Your objective |
For the material below, reproduce exactly each line from the one that has "ΠΡΟΓΡΑΜΜΑΤΑ ΑΚΟΛΟΥΘΙΩΝ – ΕΝΟΡΙΑΚΕΣ" through the one that has "USLOVI KORIŠTENJA", and no others; pictures stay out.

Given data |
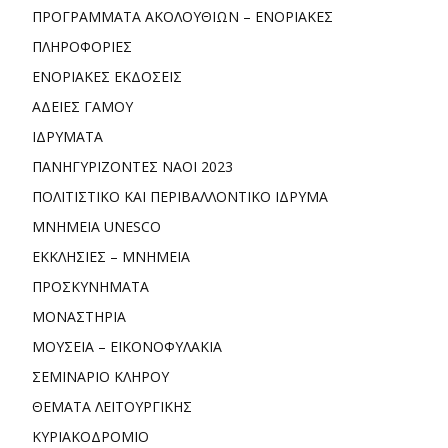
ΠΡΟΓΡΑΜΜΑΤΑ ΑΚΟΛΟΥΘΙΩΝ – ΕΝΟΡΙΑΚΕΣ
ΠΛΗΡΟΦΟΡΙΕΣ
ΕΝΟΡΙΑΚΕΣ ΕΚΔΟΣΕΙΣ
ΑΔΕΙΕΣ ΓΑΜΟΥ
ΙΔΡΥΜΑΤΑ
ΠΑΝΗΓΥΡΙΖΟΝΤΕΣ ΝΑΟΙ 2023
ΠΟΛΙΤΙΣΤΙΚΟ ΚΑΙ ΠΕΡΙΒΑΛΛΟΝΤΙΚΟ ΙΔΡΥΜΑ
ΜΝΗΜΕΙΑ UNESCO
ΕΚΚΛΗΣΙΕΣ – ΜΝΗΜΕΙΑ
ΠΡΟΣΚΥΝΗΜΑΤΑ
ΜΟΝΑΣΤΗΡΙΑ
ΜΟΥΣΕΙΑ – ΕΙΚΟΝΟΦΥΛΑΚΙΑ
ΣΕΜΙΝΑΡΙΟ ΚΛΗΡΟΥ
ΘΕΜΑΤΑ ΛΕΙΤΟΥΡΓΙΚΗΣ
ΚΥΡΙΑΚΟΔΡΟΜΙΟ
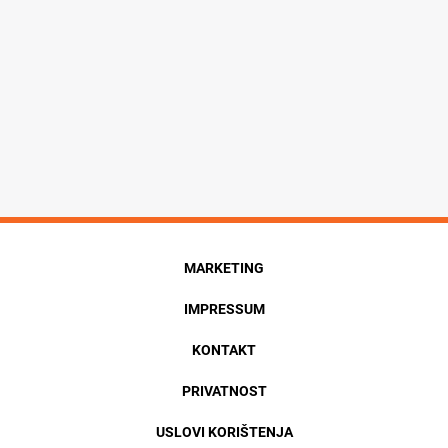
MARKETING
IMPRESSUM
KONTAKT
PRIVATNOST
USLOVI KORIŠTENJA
---
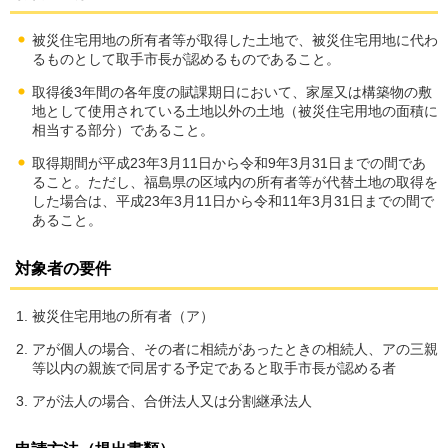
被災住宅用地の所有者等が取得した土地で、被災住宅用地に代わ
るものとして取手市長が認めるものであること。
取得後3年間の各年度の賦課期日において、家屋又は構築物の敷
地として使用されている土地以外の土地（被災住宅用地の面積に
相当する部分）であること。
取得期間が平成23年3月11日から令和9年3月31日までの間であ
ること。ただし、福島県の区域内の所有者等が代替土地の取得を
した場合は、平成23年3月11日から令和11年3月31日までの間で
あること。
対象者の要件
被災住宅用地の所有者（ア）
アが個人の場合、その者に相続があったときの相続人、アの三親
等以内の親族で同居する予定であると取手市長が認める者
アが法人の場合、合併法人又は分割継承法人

Worked solution |
ΠΡΟΓΡΑΜΜΑΤΑ ΑΚΟΛΟΥΘΙΩΝ – ΕΝΟΡΙΑΚΕΣ
ΠΛΗΡΟΦΟΡΙΕΣ
ΕΝΟΡΙΑΚΕΣ ΕΚΔΟΣΕΙΣ
ΑΔΕΙΕΣ ΓΑΜΟΥ
ΙΔΡΥΜΑΤΑ
ΠΑΝΗΓΥΡΙΖΟΝΤΕΣ ΝΑΟΙ 2023
ΠΟΛΙΤΙΣΤΙΚΟ ΚΑΙ ΠΕΡΙΒΑΛΛΟΝΤΙΚΟ ΙΔΡΥΜΑ
ΜΝΗΜΕΙΑ UNESCO
ΕΚΚΛΗΣΙΕΣ – ΜΝΗΜΕΙΑ
ΠΡΟΣΚΥΝΗΜΑΤΑ
ΜΟΝΑΣΤΗΡΙΑ
ΜΟΥΣΕΙΑ – ΕΙΚΟΝΟΦΥΛΑΚΙΑ
ΣΕΜΙΝΑΡΙΟ ΚΛΗΡΟΥ
ΘΕΜΑΤΑ ΛΕΙΤΟΥΡΓΙΚΗΣ
ΚΥΡΙΑΚΟΔΡΟΜΙΟ
MARKETING
IMPRESSUM
KONTAKT
PRIVATNOST
USLOVI KORIŠTENJA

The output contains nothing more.